In 1999, though, I am thinking that this should humble us. We feel like gods, sometimes, with our highly complex linguistic abilities and the vastness of cultural memory enabled by literacy. We can use language in spontaneous and creative ways, to express anything we have in our minds, a kind of infinity we would once have associated only with the divine. And yet for all that, and for all our cleverness and intelligence, we often speak and write like automata. This is interesting to me, as a sign of our limits. It has me thinking about the relationship between language and intelligence differently. There must be some more meaning to “intelligence” than we can find in these patterns of rote phrases, I conclude, and I go looking for a broader perspective on the human capacities.

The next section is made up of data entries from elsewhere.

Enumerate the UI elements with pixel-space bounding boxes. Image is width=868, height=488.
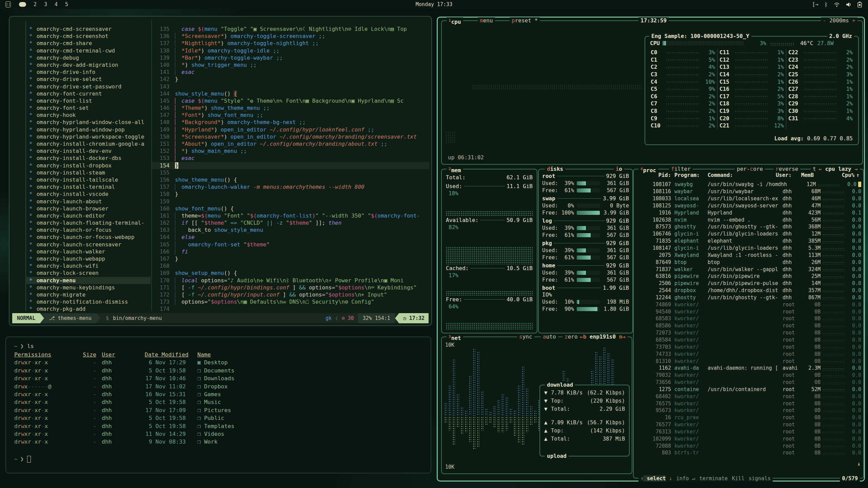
proc-row[interactable]: 102638nvimnvim --embed .dhh56M0.0 <box>636 216 861 223</box>
file-item[interactable]: *omarchy-font-set <box>29 104 151 111</box>
proc-row[interactable]: 95673kworker/root0B0.0 <box>636 407 861 414</box>
file-item[interactable]: *omarchy-cmd-screensaver <box>29 25 151 33</box>
proc-row[interactable]: 81310kworker/root0B0.0 <box>636 358 861 365</box>
menu-button[interactable]: menu <box>478 17 495 24</box>
proc-row[interactable]: 74869kworker/root0B0.0 <box>636 301 861 308</box>
proc-row[interactable]: 87649btopbtopdhh26M0.0 <box>636 259 861 266</box>
kill-key[interactable]: Kill <box>730 475 746 482</box>
proc-reverse-toggle[interactable]: reverse <box>773 166 800 172</box>
net-interface[interactable]: ←b enp191s0 n→ <box>578 333 628 340</box>
file-item[interactable]: *omarchy-launch-editor <box>29 212 151 219</box>
proc-row[interactable]: 76313kworker/root0B0.0 <box>636 428 861 435</box>
file-item[interactable]: *omarchy-launch-floating-terminal- <box>29 219 151 226</box>
disks-title[interactable]: disks <box>545 166 565 172</box>
file-item[interactable]: *omarchy-font-list <box>29 97 151 104</box>
file-item[interactable]: *omarchy-install-dropbox <box>29 162 151 169</box>
io-toggle[interactable]: io <box>614 166 624 172</box>
net-sync-toggle[interactable]: sync <box>517 333 534 340</box>
file-item[interactable]: *omarchy-dev-add-migration <box>29 61 151 68</box>
proc-row[interactable]: 68584kworker/root0B0.0 <box>636 337 861 344</box>
proc-row[interactable]: 803btrfs-trroot0B0.0 <box>636 449 861 456</box>
file-item[interactable]: *omarchy-cmd-terminal-cwd <box>29 47 151 54</box>
proc-row[interactable]: 2544dropbox/home/dhh/.dropbox-distdhh357… <box>636 287 861 294</box>
file-item[interactable]: *omarchy-drive-set-password <box>29 83 151 90</box>
scroll-down-icon[interactable]: ↓ <box>857 461 861 467</box>
proc-row[interactable]: 76575kworker/root0B0.0 <box>636 400 861 407</box>
file-item[interactable]: *omarchy-drive-info <box>29 68 151 76</box>
preset-button[interactable]: preset * <box>510 17 540 24</box>
proc-row[interactable]: 108116waybar/usr/bin/waybardhh68M0.0 <box>636 188 861 195</box>
proc-row[interactable]: 63816pipewire/usr/bin/pipewiredhh25M0.0 <box>636 273 861 280</box>
proc-row[interactable]: 1275containe/usr/bin/containerdroot52M0.… <box>636 386 861 393</box>
file-item[interactable]: *omarchy-install-docker-dbs <box>29 155 151 162</box>
proc-row[interactable]: 94540kworker/root0B0.0 <box>636 308 861 315</box>
proc-row[interactable]: 102099kworker/root0B0.0 <box>636 435 861 442</box>
update-interval[interactable]: - 2000ms + <box>821 17 857 24</box>
file-item[interactable]: *omarchy-launch-browser <box>29 205 151 212</box>
file-item[interactable]: *omarchy-launch-about <box>29 198 151 205</box>
file-item[interactable]: *omarchy-menu <box>26 277 151 284</box>
info-key[interactable]: info ↵ <box>674 475 697 482</box>
proc-row[interactable]: 73703kworker/root0B0.0 <box>636 343 861 350</box>
prompt-line[interactable]: ~❯ <box>14 455 422 464</box>
proc-row[interactable]: 87573ghostty/usr/bin/ghostty --gtk-dhh36… <box>636 223 861 230</box>
proc-row[interactable]: 108125swayosd-/usr/bin/swayosd-serverdhh… <box>636 202 861 209</box>
select-keys[interactable]: ↑ select ↓ <box>638 475 674 482</box>
net-zero-toggle[interactable]: zero <box>563 333 580 340</box>
proc-row[interactable]: 72088kworker/root0B0.0 <box>636 442 861 449</box>
proc-row[interactable]: 16rcu_preeroot0B0.0 <box>636 414 861 421</box>
file-item[interactable]: *omarchy-lock-screen <box>29 269 151 277</box>
proc-row[interactable]: 68586kworker/root0B0.0 <box>636 322 861 329</box>
proc-row[interactable]: 108033localsea/usr/lib/localsearch-exdhh… <box>636 195 861 202</box>
file-item[interactable]: *omarchy-install-chromium-google-a <box>29 140 151 147</box>
proc-row[interactable]: 68402kworker/root0B0.0 <box>636 393 861 400</box>
file-item[interactable]: *omarchy-launch-walker <box>29 248 151 255</box>
file-item[interactable]: *omarchy-cmd-share <box>29 40 151 47</box>
file-item[interactable]: *omarchy-hyprland-window-pop <box>29 126 151 133</box>
file-item[interactable]: *omarchy-menu-keybindings <box>29 284 151 291</box>
proc-row[interactable]: 108147glycin-i/usr/lib/glycin-loadersdhh… <box>636 245 861 252</box>
file-item[interactable]: *omarchy-install-steam <box>29 169 151 176</box>
proc-row[interactable]: 1916HyprlandHyprlanddhh423M0.1 <box>636 209 861 216</box>
file-item[interactable]: *omarchy-debug <box>29 54 151 61</box>
proc-sort-selector[interactable]: ← cpu lazy → <box>816 166 860 172</box>
file-item[interactable]: *omarchy-hyprland-workspace-toggle <box>29 133 151 140</box>
proc-row[interactable]: 73656kworker/root0B0.0 <box>636 379 861 386</box>
proc-row[interactable]: 2506pipewire/usr/bin/pipewire-pulsedhh14… <box>636 280 861 287</box>
proc-row[interactable]: 68583kworker/root0B0.0 <box>636 315 861 322</box>
proc-row[interactable]: 74733kworker/root0B0.0 <box>636 350 861 358</box>
tab-net[interactable]: 3net <box>447 333 463 342</box>
file-item[interactable]: *omarchy-pkg-add <box>29 305 151 312</box>
net-auto-toggle[interactable]: auto <box>541 333 558 340</box>
terminate-key[interactable]: terminate <box>697 475 730 482</box>
proc-row[interactable]: 108107swaybg/usr/bin/swaybg -i /homdhh12… <box>636 181 861 188</box>
proc-per-core-toggle[interactable]: per-core <box>735 166 765 172</box>
btop-window[interactable]: 1cpu menu preset * 17:32:59 - 2000ms + u… <box>437 17 865 482</box>
file-item[interactable]: *omarchy-install-dev-env <box>29 147 151 155</box>
proc-row[interactable]: 1162avahi-daavahi-daemon: running [avahi… <box>636 365 861 372</box>
file-item[interactable]: *omarchy-drive-select <box>29 76 151 83</box>
file-item[interactable]: *omarchy-hook <box>29 111 151 119</box>
file-item[interactable]: *omarchy-install-terminal <box>29 183 151 190</box>
file-item[interactable]: *omarchy-font-current <box>29 90 151 97</box>
file-item[interactable]: *omarchy-launch-or-focus-webapp <box>29 233 151 241</box>
proc-row[interactable]: 71837walker/usr/bin/walker --gappldhh324… <box>636 266 861 273</box>
file-item[interactable]: *omarchy-launch-screensaver <box>29 241 151 248</box>
file-item[interactable]: *omarchy-launch-webapp <box>29 255 151 262</box>
proc-row[interactable]: 76577kworker/root0B0.0 <box>636 421 861 428</box>
tab-cpu[interactable]: 1cpu <box>447 17 463 25</box>
file-item[interactable]: *omarchy-launch-wifi <box>29 262 151 269</box>
proc-filter-button[interactable]: filter <box>669 166 693 172</box>
file-item[interactable]: *omarchy-install-vscode <box>29 190 151 198</box>
proc-row[interactable]: 79032kworker/root0B0.0 <box>636 372 861 379</box>
editor-window[interactable]: *omarchy-cmd-screensaver*omarchy-cmd-scr… <box>9 16 432 326</box>
proc-row[interactable]: 106746glycin-i/usr/lib/glycin-loadersdhh… <box>636 230 861 238</box>
file-item[interactable]: *omarchy-notification-dismiss <box>29 298 151 305</box>
terminal-window[interactable]: ~❯ls PermissionsSizeUserDate ModifiedNam… <box>5 337 431 473</box>
file-item[interactable]: *omarchy-launch-or-focus <box>29 226 151 233</box>
proc-row[interactable]: 2075XwaylandXwayland :1 -rootless -dhh11… <box>636 251 861 259</box>
proc-row[interactable]: 71835elephantelephantdhh385M0.0 <box>636 238 861 245</box>
file-item[interactable]: *omarchy-install-tailscale <box>29 176 151 183</box>
proc-row[interactable]: 12244ghostty/usr/bin/ghostty --gtk-dhh86… <box>636 294 861 301</box>
proc-header[interactable]: Pid: Program: Command: User: MemB Cpu% ↑ <box>636 172 861 178</box>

But for many people these discoveries are exciting in that creating computer programs that are as intelligent as we are has suddenly begun to seem possible. To these people, the idea that our language use is so highly statistically model-able does not imply that maybe we understand intelligence incorrectly; instead, they come to believe that if we can make computers sound like us, with programs and data sets that are complex enough, then by the magic of evolution that led to our brains producing the body of things we call language, consciousness, and intelligence, perhaps these programs will be like us.

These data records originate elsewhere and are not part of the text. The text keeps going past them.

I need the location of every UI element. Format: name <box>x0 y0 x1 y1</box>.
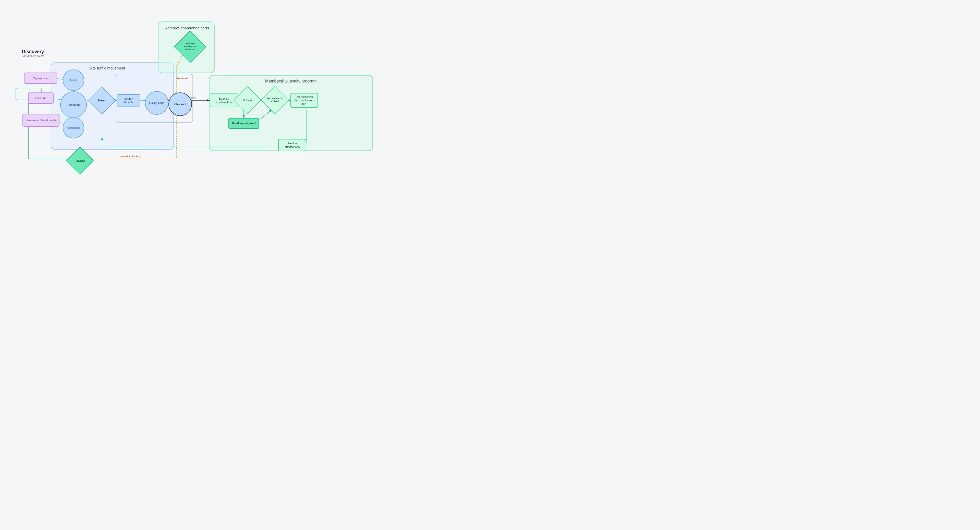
discount-node[interactable]: User receivesdiscount for nexttrip <box>290 93 318 108</box>
organic-visit-label: Organic visit <box>33 77 48 80</box>
retarget-cart-label: Retarget abandoned carts <box>165 26 209 30</box>
build-social-proof-node[interactable]: Build social proof <box>228 118 259 129</box>
search-results-node[interactable]: SearchResults <box>117 94 140 107</box>
discovery-title: Discovery <box>22 49 44 54</box>
search-node[interactable]: Search <box>92 90 112 110</box>
listing-page-label: Listing page <box>149 101 164 105</box>
retarget-cart-node[interactable]: RetargetFinish yourcheckout <box>179 35 202 58</box>
booking-confirmation-label: Bookingconfirmation <box>216 97 232 104</box>
recommend-node[interactable]: Recommend toa friend <box>265 90 285 110</box>
retarget-bottom-node[interactable]: Retarget <box>70 151 90 171</box>
paid-ads-label: Paid ads <box>35 96 46 100</box>
provide-suggestions-node[interactable]: Providesuggestions <box>278 139 306 151</box>
discount-label: User receivesdiscount for nexttrip <box>294 95 315 106</box>
svg-text:Left without booking: Left without booking <box>120 155 140 158</box>
homepage-label: Homepage <box>67 103 80 107</box>
listing-page-node[interactable]: Listing page <box>145 91 169 115</box>
discovery-subtitle: Top 3 entry points <box>22 54 44 57</box>
build-social-proof-label: Build social proof <box>232 121 256 125</box>
collection-node[interactable]: Collection <box>63 117 84 139</box>
organic-visit-node[interactable]: Organic visit <box>24 73 57 84</box>
article-node[interactable]: Article <box>63 69 84 91</box>
checkout-node[interactable]: Checkout <box>169 93 192 116</box>
review-node[interactable]: Review <box>237 90 257 110</box>
site-traffic-label: Site traffic movement <box>89 66 125 70</box>
checkout-label: Checkout <box>174 102 186 106</box>
svg-text:Abandoned: Abandoned <box>176 77 188 80</box>
article-label: Article <box>70 78 78 82</box>
provide-suggestions-label: Providesuggestions <box>285 142 300 149</box>
retarget-cart-label: RetargetFinish yourcheckout <box>184 42 197 51</box>
newsletter-node[interactable]: Newsletter, Social media <box>22 114 59 127</box>
newsletter-label: Newsletter, Social media <box>25 118 56 122</box>
review-label: Review <box>243 99 251 102</box>
recommend-label: Recommend toa friend <box>266 97 283 103</box>
homepage-node[interactable]: Homepage <box>60 91 87 118</box>
collection-label: Collection <box>67 126 80 129</box>
paid-ads-node[interactable]: Paid ads <box>28 93 54 104</box>
discovery-section: Discovery Top 3 entry points <box>22 49 44 57</box>
retarget-bottom-label: Retarget <box>75 159 85 163</box>
membership-label: Membership loyalty program <box>265 79 317 83</box>
search-results-label: SearchResults <box>124 97 134 104</box>
search-label: Search <box>97 99 106 102</box>
diagram-container: Site traffic movement Retarget abandoned… <box>0 0 490 265</box>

The fields of machine learning, natural language processing, and artificial intelligence spent much of the 1970s and 1980s in a kind of holding pattern. To be sure, programmers were working on solving some of the difficult programming problems, but part of the problem is that the massive bodies of text that can now be found on the internet simply don’t exist yet. In the late 1990s, two things will begin to happen: some serious difficulties with making computers “remember context” as they process sequential data, such as text, will be overcome by new algorithms, and the internet will begin to produce quantities of textual data such as the world has never seen before. Finally, there will be enough text for the machines to work with.

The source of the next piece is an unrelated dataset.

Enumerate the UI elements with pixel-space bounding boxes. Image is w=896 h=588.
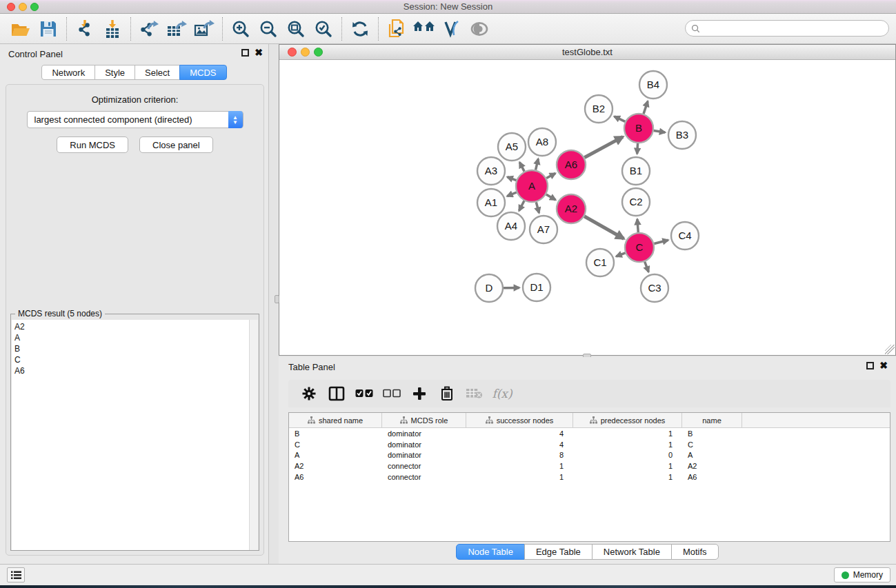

“Artificial intelligence” will thus ultimately — after many complex technological refinements; I don’t want to downplay the complexities of the programming behind LLMs — be built from the realization that we use language in highly predictable, statistically model-able ways coupled with the fervent belief that what can be captured in text is coextensive with what we call intelligence. That is, we tend to believe that “intelligence” is more or less the same as facility with the written word (and numerals: mathematics is also fundamentally an activity of literacy). Everything that we use to “measure intelligence” is based on this facility: school, IQ tests, the SAT and GRE, etc. It’s an odd belief, given that no humans were literate for many millennia, and yet we must have already been displaying the intelligence that would allow us to invent writing, mathematics, and then computers. And yet we can hardly bring ourselves to believe otherwise.
If a linguist is doing it primarily for linguistics research, it’s usually considered a branch of “computational linguistics.” If a computer programmer is doing it trying to make or improve some type of software, it’s usually considered a branch of “natural language processing.” There are some technical distinctions between various subfields of these two larger categories, but they are not relevant to this story.